Where does "sowie" occur in the listing? Copy every line that holds it.

....................

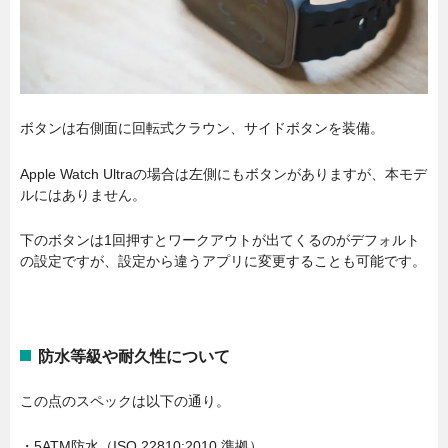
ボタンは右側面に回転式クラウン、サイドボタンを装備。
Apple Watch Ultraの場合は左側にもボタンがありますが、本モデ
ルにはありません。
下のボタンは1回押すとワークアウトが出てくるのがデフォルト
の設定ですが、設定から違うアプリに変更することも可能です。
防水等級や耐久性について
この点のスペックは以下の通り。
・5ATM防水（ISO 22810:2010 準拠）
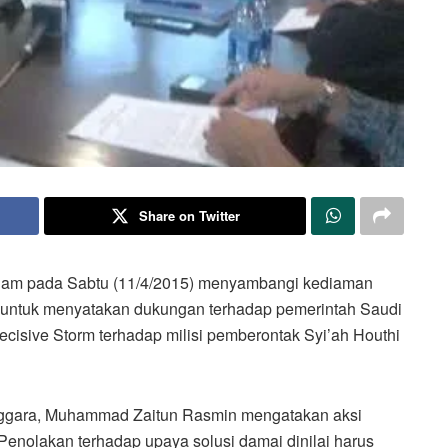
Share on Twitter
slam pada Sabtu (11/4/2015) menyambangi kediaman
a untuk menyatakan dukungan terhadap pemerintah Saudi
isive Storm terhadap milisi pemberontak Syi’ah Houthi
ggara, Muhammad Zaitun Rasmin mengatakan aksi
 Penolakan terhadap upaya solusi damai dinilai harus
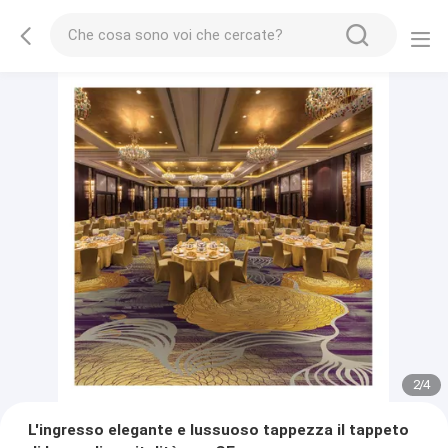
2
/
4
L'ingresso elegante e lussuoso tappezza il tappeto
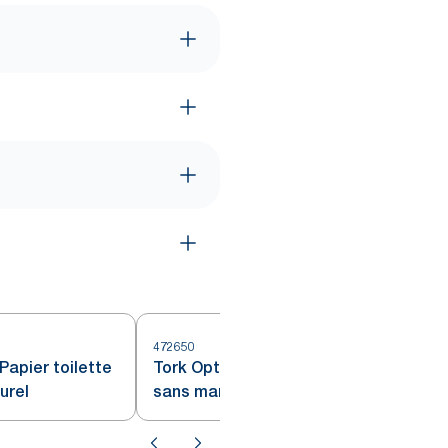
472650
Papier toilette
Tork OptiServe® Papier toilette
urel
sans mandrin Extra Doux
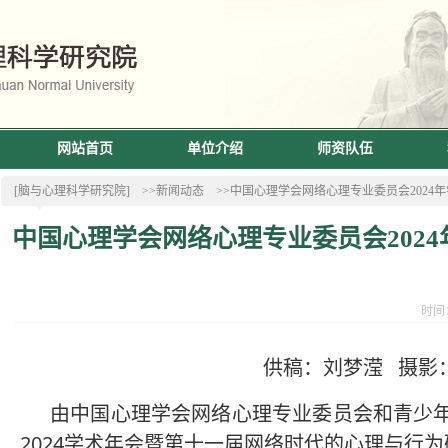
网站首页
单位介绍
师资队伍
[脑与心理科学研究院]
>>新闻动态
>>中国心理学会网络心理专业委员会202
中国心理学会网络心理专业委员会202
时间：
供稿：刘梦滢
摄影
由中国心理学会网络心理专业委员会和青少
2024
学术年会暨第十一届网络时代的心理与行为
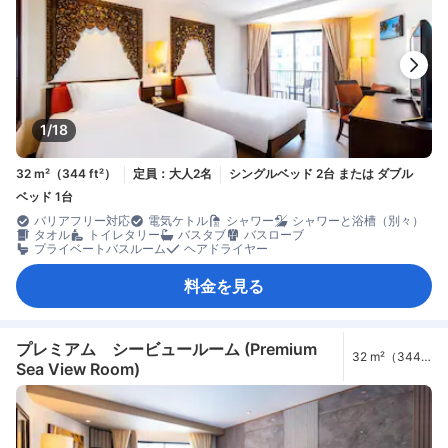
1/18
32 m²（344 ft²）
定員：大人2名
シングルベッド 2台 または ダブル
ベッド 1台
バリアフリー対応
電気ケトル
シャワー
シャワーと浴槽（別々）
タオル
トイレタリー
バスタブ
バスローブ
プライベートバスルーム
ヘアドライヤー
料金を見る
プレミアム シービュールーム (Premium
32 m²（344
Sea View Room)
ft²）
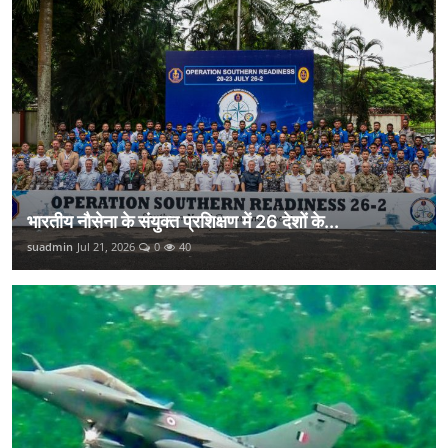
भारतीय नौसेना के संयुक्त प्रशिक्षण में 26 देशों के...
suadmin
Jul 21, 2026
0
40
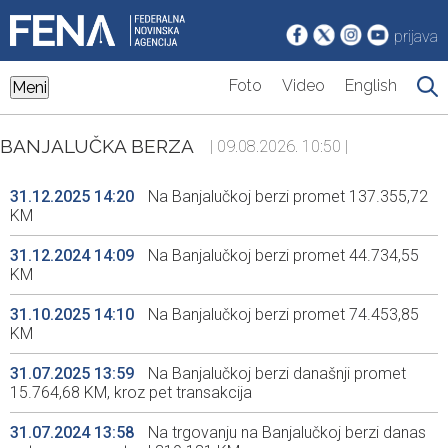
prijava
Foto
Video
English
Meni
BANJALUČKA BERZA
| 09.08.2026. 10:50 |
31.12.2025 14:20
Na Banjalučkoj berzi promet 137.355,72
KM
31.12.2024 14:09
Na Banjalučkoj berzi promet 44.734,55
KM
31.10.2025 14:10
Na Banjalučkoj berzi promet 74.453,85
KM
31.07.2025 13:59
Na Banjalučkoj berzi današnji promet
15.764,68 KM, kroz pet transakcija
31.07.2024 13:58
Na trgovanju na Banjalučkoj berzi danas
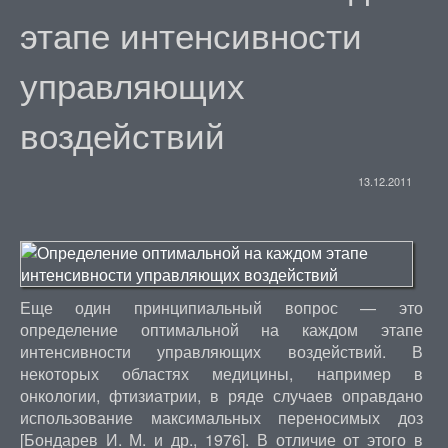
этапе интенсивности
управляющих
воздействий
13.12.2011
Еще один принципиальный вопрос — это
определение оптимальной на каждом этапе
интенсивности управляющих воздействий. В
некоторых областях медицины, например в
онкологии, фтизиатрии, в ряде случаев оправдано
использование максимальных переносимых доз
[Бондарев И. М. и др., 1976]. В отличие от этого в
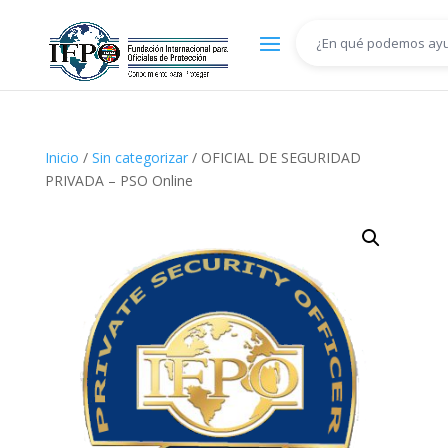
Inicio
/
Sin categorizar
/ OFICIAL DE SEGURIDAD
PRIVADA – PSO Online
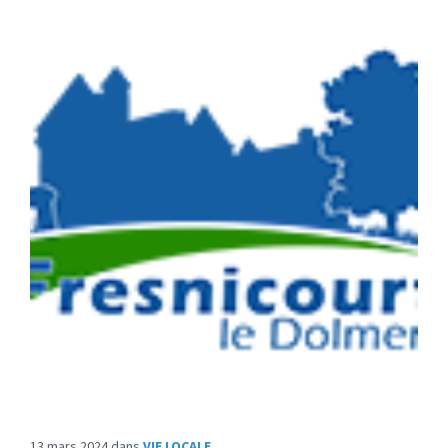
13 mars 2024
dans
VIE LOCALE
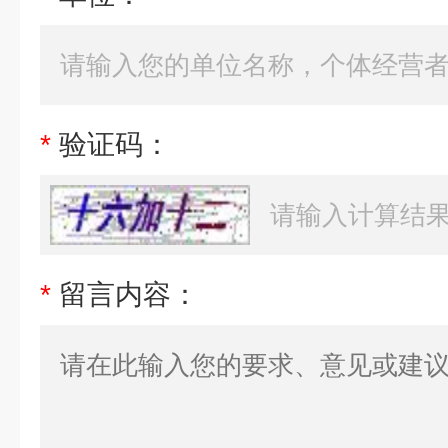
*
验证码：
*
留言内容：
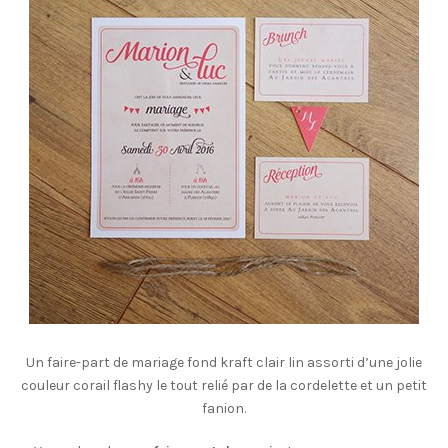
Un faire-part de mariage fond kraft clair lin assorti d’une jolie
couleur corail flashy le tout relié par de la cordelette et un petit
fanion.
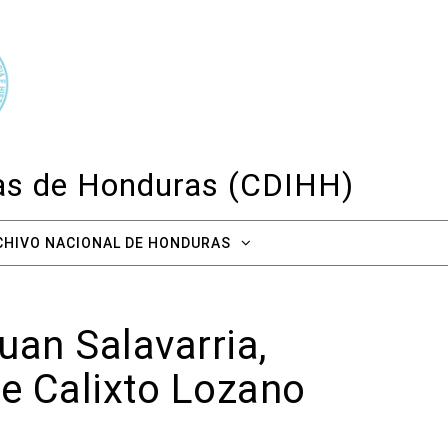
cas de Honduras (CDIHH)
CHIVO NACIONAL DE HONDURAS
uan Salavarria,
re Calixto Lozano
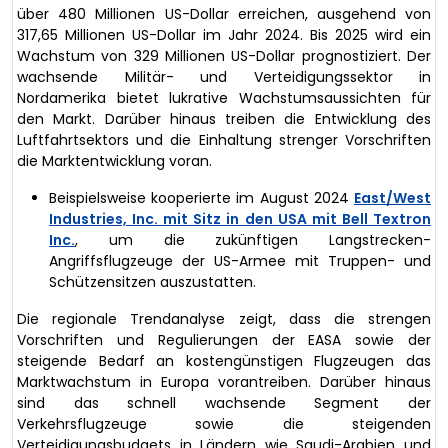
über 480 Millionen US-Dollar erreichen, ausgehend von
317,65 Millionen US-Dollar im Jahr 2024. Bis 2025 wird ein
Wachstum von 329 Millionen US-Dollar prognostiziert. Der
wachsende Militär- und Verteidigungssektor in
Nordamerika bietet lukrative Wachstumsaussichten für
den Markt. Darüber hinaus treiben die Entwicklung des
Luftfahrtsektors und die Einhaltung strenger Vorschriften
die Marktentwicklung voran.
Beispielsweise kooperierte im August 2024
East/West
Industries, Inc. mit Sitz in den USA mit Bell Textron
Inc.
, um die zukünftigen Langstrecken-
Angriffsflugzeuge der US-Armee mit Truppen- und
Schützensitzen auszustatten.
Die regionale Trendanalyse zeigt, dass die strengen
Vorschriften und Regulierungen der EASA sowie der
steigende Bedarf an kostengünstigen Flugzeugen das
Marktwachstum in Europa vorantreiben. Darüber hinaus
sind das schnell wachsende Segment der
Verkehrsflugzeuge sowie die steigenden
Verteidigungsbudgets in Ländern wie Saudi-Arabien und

....................

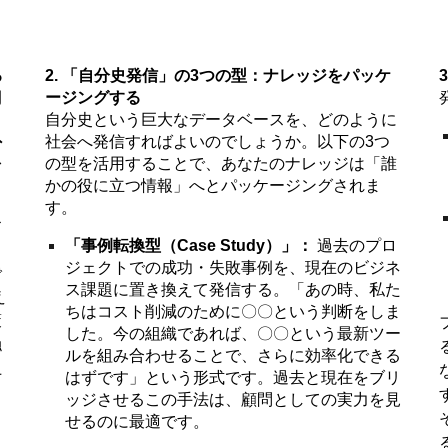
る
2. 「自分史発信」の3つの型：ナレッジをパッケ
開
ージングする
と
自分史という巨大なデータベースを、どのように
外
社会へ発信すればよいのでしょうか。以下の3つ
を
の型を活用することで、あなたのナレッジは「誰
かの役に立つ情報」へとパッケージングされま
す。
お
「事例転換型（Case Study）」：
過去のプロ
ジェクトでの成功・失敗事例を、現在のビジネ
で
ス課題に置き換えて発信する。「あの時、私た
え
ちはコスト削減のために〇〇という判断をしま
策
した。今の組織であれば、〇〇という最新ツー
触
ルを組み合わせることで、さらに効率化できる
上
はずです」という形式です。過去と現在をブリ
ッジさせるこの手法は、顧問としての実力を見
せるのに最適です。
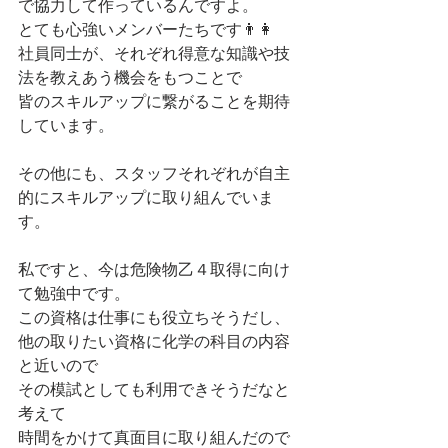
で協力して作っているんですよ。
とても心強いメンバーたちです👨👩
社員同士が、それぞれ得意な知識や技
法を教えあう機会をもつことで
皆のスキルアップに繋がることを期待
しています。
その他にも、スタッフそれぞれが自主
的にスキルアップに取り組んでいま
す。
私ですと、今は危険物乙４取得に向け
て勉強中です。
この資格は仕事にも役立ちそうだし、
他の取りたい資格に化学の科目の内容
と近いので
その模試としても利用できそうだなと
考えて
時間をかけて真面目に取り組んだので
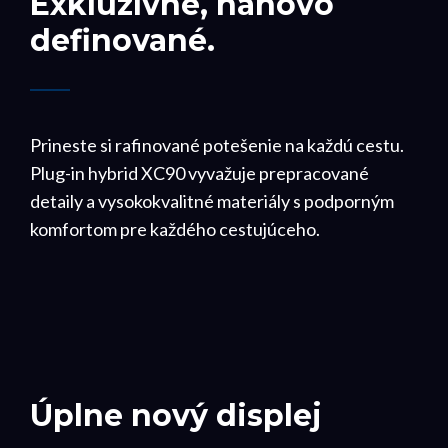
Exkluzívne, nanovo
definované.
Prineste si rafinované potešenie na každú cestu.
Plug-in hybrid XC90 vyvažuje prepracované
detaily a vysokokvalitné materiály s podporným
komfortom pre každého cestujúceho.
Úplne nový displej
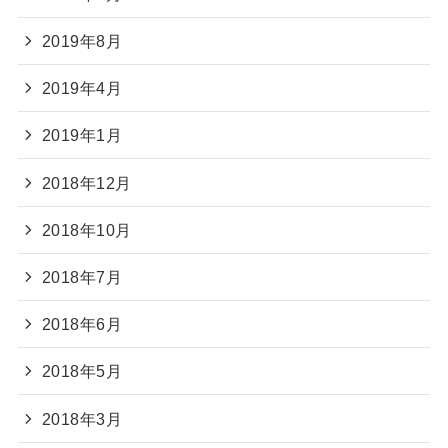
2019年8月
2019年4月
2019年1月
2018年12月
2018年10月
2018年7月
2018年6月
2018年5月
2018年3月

....................

Result of this task:
Vorschriften und Regulierungen der EASA sowie der
Verkehrsflugzeuge sowie die steigenden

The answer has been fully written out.